● **Data provided**
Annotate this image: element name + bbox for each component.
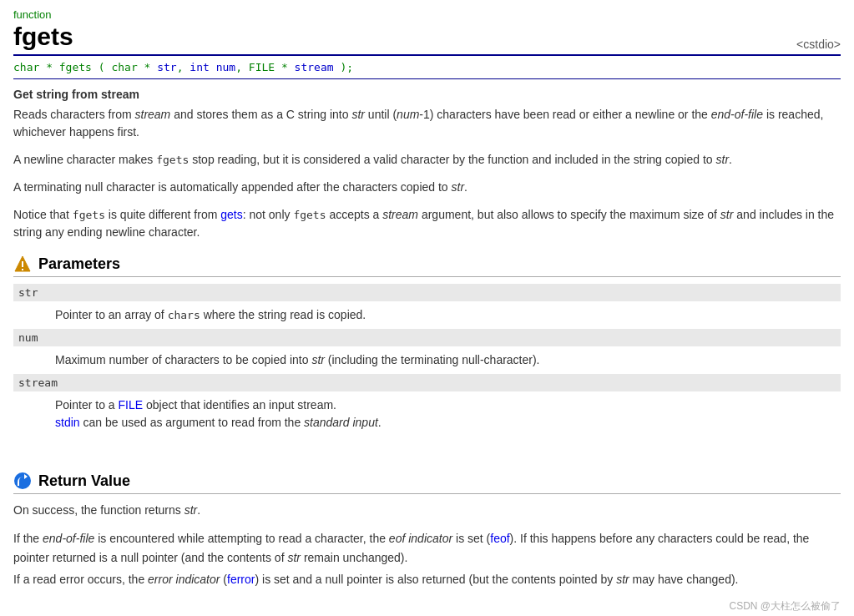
feof-link[interactable]: feof [490,532,509,545]
ferror-link[interactable]: ferror [227,573,255,586]
return-section-header: Return Value [13,472,841,494]
cstdio-label: <cstdio> [796,38,841,51]
return-title: Return Value [38,472,130,490]
stdin-link[interactable]: stdin [55,416,80,429]
function-signature: char * fgets ( char * str, int num, FILE… [13,61,841,79]
summary-para4: Notice that fgets is quite different fro… [13,206,841,241]
param-num-desc: Maximum number of characters to be copie… [13,346,841,374]
summary-heading: Get string from stream [13,88,841,101]
param-num-desc-row: Maximum number of characters to be copie… [13,346,841,374]
parameters-section-header: Parameters [13,255,841,277]
param-num-name-row: num [13,329,841,346]
svg-point-3 [14,472,31,489]
parameters-title: Parameters [38,255,120,273]
function-title: fgets <cstdio> [13,23,841,56]
return-para2: If the end-of-file is encountered while … [13,529,841,567]
summary-para2: A newline character makes fgets stop rea… [13,151,841,169]
param-stream-name-row: stream [13,374,841,391]
parameters-table: str Pointer to an array of chars where t… [13,284,841,437]
return-para1: On success, the function returns str. [13,501,841,519]
summary-para1: Reads characters from stream and stores … [13,106,841,141]
summary-para3: A terminating null character is automati… [13,179,841,196]
param-stream-desc-row: Pointer to a FILE object that identifies… [13,391,841,437]
svg-rect-2 [22,269,23,270]
return-icon [13,472,32,490]
function-label: function [13,8,841,21]
gets-link[interactable]: gets [220,208,242,221]
watermark: CSDN @大柱怎么被偷了 [13,599,841,613]
svg-rect-1 [22,261,23,267]
param-stream-desc: Pointer to a FILE object that identifies… [13,391,841,437]
param-num-name: num [13,329,841,346]
return-content: On success, the function returns str. If… [13,501,841,589]
param-str-desc-row: Pointer to an array of chars where the s… [13,301,841,329]
param-stream-name: stream [13,374,841,391]
param-str-name-row: str [13,284,841,301]
param-str-desc: Pointer to an array of chars where the s… [13,301,841,329]
return-para3: If a read error occurs, the error indica… [13,570,841,588]
param-str-name: str [13,284,841,301]
file-link[interactable]: FILE [119,398,144,412]
parameters-icon [13,255,32,273]
page-title: fgets [13,23,73,51]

● **Problem requirements**
Return the full listing exactly as it appears above, without its pictures.

● **Response for this exercise**
Annotate this image: element name + bbox for each component.
feof-link[interactable]: feof [490,532,509,545]
ferror-link[interactable]: ferror [227,573,255,586]
return-section-header: Return Value [13,472,841,494]
cstdio-label: <cstdio> [796,38,841,51]
return-title: Return Value [38,472,130,490]
stdin-link[interactable]: stdin [55,416,80,429]
function-signature: char * fgets ( char * str, int num, FILE… [13,61,841,79]
summary-para4: Notice that fgets is quite different fro… [13,206,841,241]
param-num-desc: Maximum number of characters to be copie… [13,346,841,374]
summary-heading: Get string from stream [13,88,841,101]
param-num-desc-row: Maximum number of characters to be copie… [13,346,841,374]
parameters-section-header: Parameters [13,255,841,277]
param-num-name-row: num [13,329,841,346]
svg-point-3 [14,472,31,489]
parameters-title: Parameters [38,255,120,273]
function-title: fgets <cstdio> [13,23,841,56]
return-para2: If the end-of-file is encountered while … [13,529,841,567]
summary-para2: A newline character makes fgets stop rea… [13,151,841,169]
param-stream-name-row: stream [13,374,841,391]
parameters-table: str Pointer to an array of chars where t… [13,284,841,437]
return-para1: On success, the function returns str. [13,501,841,519]
summary-para1: Reads characters from stream and stores … [13,106,841,141]
summary-para3: A terminating null character is automati… [13,179,841,196]
param-stream-desc-row: Pointer to a FILE object that identifies… [13,391,841,437]
svg-rect-2 [22,269,23,270]
return-icon [13,472,32,490]
function-label: function [13,8,841,21]
gets-link[interactable]: gets [220,208,242,221]
watermark: CSDN @大柱怎么被偷了 [13,599,841,613]
svg-rect-1 [22,261,23,267]
param-stream-desc: Pointer to a FILE object that identifies… [13,391,841,437]
param-num-name: num [13,329,841,346]
return-content: On success, the function returns str. If… [13,501,841,589]
param-str-desc-row: Pointer to an array of chars where the s… [13,301,841,329]
param-stream-name: stream [13,374,841,391]
param-str-name-row: str [13,284,841,301]
param-str-desc: Pointer to an array of chars where the s… [13,301,841,329]
return-para3: If a read error occurs, the error indica… [13,570,841,588]
param-str-name: str [13,284,841,301]
file-link[interactable]: FILE [119,398,144,412]
parameters-icon [13,255,32,273]
page-title: fgets [13,23,73,51]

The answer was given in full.